Statt Studium in Mailand digitaler Unterricht im Elternhaus
Lena Skade hat sich hingegen für das Zurückkommen entschieden. Als Studentin der Urbanistik ist im sechsten Semester ein Auslandssemester für sie Pflicht und sie hatte sich für das Politecnico di Milano (Link) beworben. Dort startet das Studium Ende Februar und so kam sie Mitte Februar mit dem Zug über Zürich in Mailand an. Wie viele Austauschstudierende wohnte sie zunächst übergangsweise in einer Jugendherberge und sollte ab 1. März ihr »richtiges« Zimmer beziehen. Doch dann kam alles anders. »Am 19. Februar hatten wir noch regulär die Welcome Days, wir wurden in die Uni eingeführt; zwei Tage danach wurden schon die ersten Termine wegen Corona abgesagt. Einige Austauschstudierenden reisten bereits ab und knapp eine Woche danach, am 25. Februar, bin ich dann auch nach Deutschland zurückgeflogen«, erzählt Lena. »Erst habe ich das alles nicht so ernst genommen, doch zunehmend wurde die allgemeine Anspannung in der Stadt spürbar und uns allen die Lage bewusst. Auch meine Eltern drängelten, dass ich zurückkommen soll«, berichtet Lena weiter. »Zum Glück sind mir keine weiteren Kosten entstanden, das Zimmer konnte ich problemlos zurückgeben.«
Solche drastischen Planänderungen für ein ganzes Semester bereiten vielen Austauschstudierenden große finanzielle Sorgen – um eventuelle Notlagen abfedern zu können, hat der Freundeskreis der Bauhaus-Universität Weimar eine Spendenaktion ins Leben gerufen.

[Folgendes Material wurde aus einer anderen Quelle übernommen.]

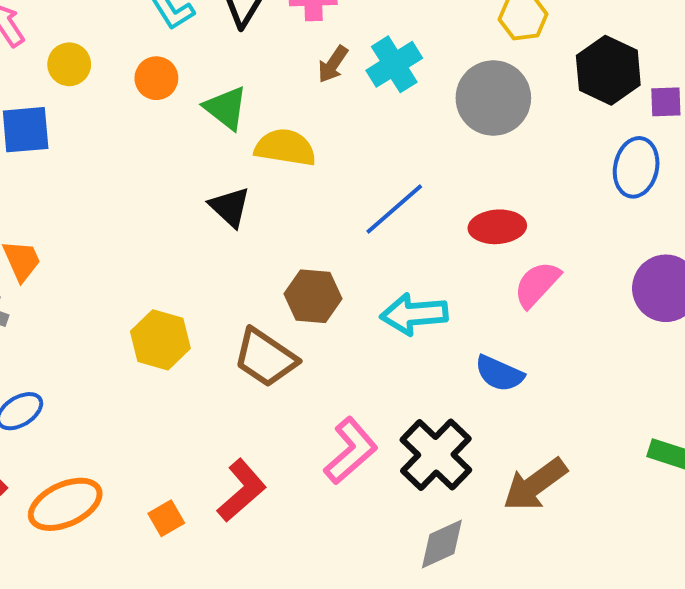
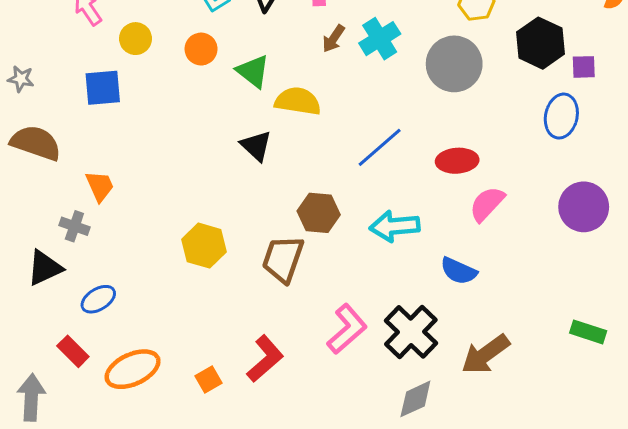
brown trapezoid: (265, 358) -> (283, 259), turned 75

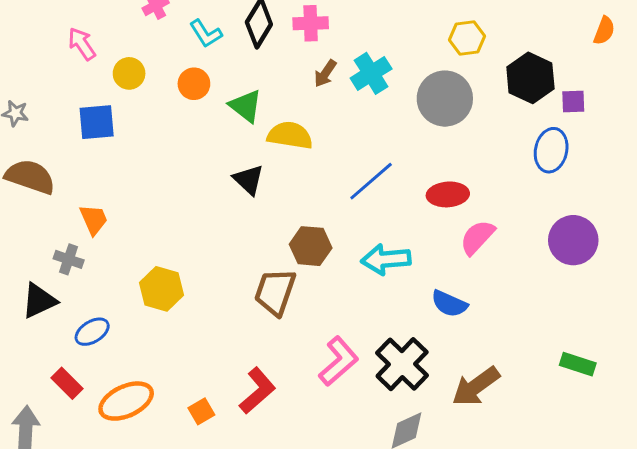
yellow hexagon: (204, 246) -> (162, 289), moved

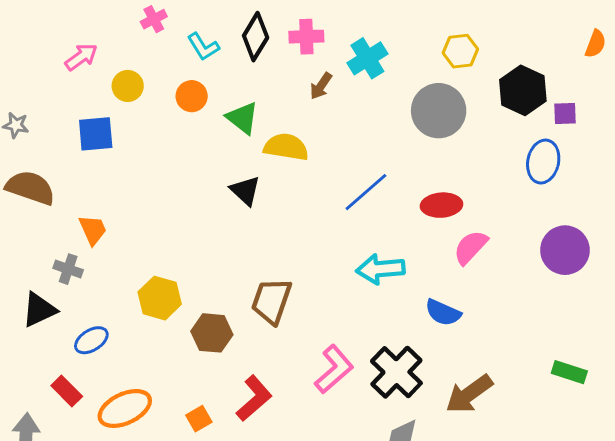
pink arrow: (82, 44) -> (81, 57), turned 88
cyan cross: (371, 73) -> (367, 58), moved
brown hexagon: (311, 246) -> (212, 333), moved

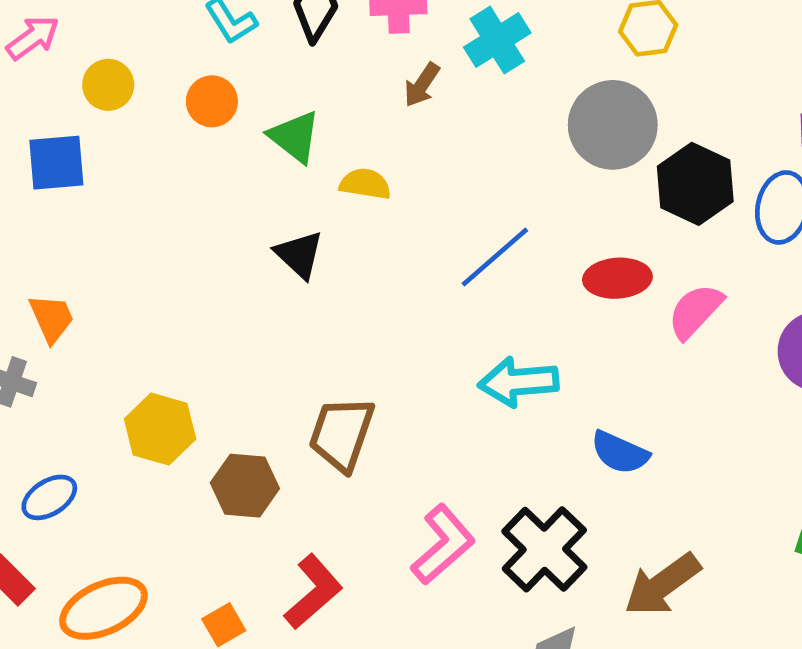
black hexagon: (523, 90) -> (695, 184), moved
yellow semicircle: (286, 147) -> (365, 184), size x0.7
pink semicircle: (471, 247) -> (695, 311), moved

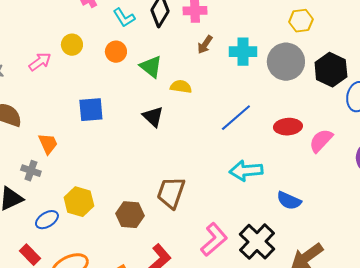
pink arrow: (33, 38) -> (40, 62), moved
cyan cross: (497, 40) -> (243, 52), moved, turned 32
blue square: (56, 163) -> (91, 110), moved
black hexagon: (695, 184) -> (331, 70), moved
yellow hexagon: (160, 429) -> (79, 202), moved

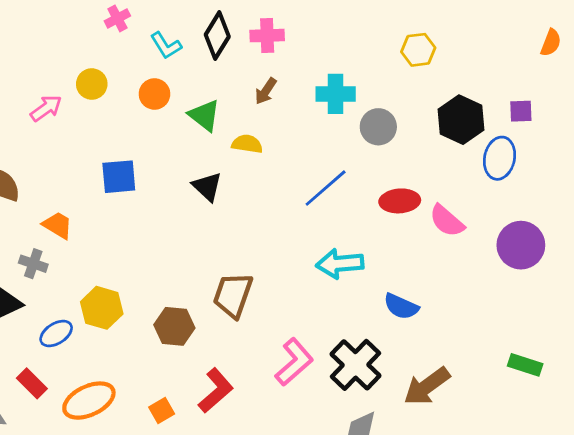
brown arrow: (205, 45) -> (266, 91), moved
gray circle: (286, 62) -> (378, 127), moved, size x0.7
pink semicircle: (321, 141) -> (447, 221), turned -92
orange trapezoid: (48, 144) -> (58, 225), turned -35

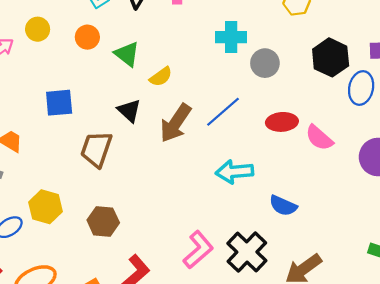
brown arrow: (266, 91) -> (176, 123), moved, size x1.8
yellow semicircle: (247, 144) -> (161, 77), turned 135
brown trapezoid: (233, 295) -> (96, 149), moved

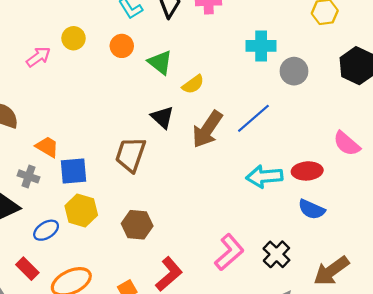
blue square: (59, 103) -> (73, 171), moved
red ellipse: (282, 122) -> (307, 171), moved
black cross: (247, 252) -> (276, 254), size x0.7

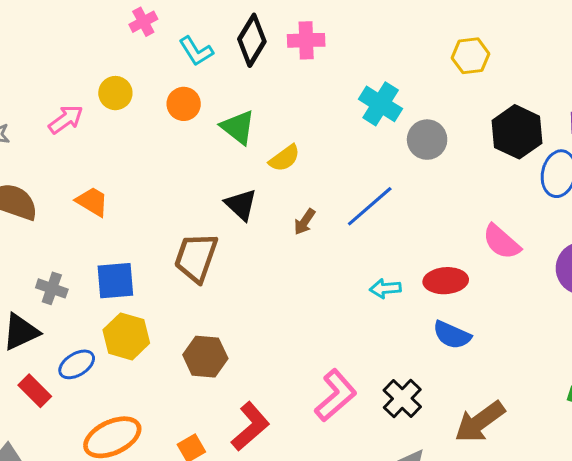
cyan cross: (261, 46) -> (381, 104), turned 32
brown arrow: (207, 129) -> (305, 222), size x0.5
orange trapezoid: (47, 147) -> (92, 202), moved
cyan arrow: (264, 176) -> (385, 288), size x0.6
red rectangle: (27, 269) -> (35, 391), moved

Auch Lena fühlt sich von beiden Unis sehr hervorragend betreut und findet, dass die Kommunikation gut gelaufen ist. Inzwischen studiert sie online von Hameln aus weiter, wo ihre Eltern leben. Auch wenn Lena noch nicht gut Italienisch spricht – sie wollte es ja in Mailand lernen – läuft der Online-Unterricht recht gut. »Zwei meiner Kurse finden sowieso auf Englisch statt und auch im Gruppenarbeitskurs in der Landschaftsarchitektur bekomme ich Unterstützung, wenn’s mal mit dem Italienischen hapert.« Nur allein präsentieren vor einem Bildschirm und einem stummen Publikum, das liegt wirklich nicht jeder. »Am Anfang war ich schon enttäuscht, dass das Zwischenmenschliche nun völlig wegfällt, besonders in der Gruppenarbeit fehlt mir das. Aber so zu studieren hat auch Vorteile, man hat viel mehr Zeit, sich ins Studium zu vertiefen und Texte gründlich zu lesen. Man muss sich halt darauf einlassen.« Nach der Zeit der Online-Kurse plant Lena, ein Praktikum zu machen, eventuell sogar in Weimar. Außerdem wird Corona hoffentlich irgendwann wieder vorbei sein und dann möchte Lena noch einmal nach Italien gehen – vielleicht während des Masters.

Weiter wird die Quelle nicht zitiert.